── Data for this task

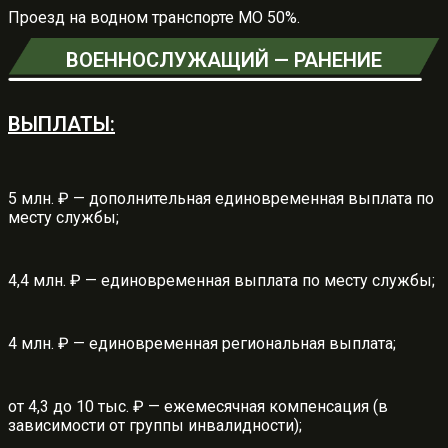
Проезд на водном транспорте МО 50%.
ВОЕННОСЛУЖАЩИЙ — РАНЕНИЕ
ВЫПЛАТЫ:
5 млн. ₽ — дополнительная единовременная выплата по
месту службы;
4,4 млн. ₽ — единовременная выплата по месту службы;
4 млн. ₽ — единовременная региональная выплата;
от 4,3 до 10 тыс. ₽ — ежемесячная компенсация (в
зависимости от группы инвалидности);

────

** Activity **
The answer should be the full material above, printed exactly, with no pictures in it.

** Problem solution **
Проезд на водном транспорте МО 50%.
ВОЕННОСЛУЖАЩИЙ — РАНЕНИЕ
ВЫПЛАТЫ:
5 млн. ₽ — дополнительная единовременная выплата по
месту службы;
4,4 млн. ₽ — единовременная выплата по месту службы;
4 млн. ₽ — единовременная региональная выплата;
от 4,3 до 10 тыс. ₽ — ежемесячная компенсация (в
зависимости от группы инвалидности);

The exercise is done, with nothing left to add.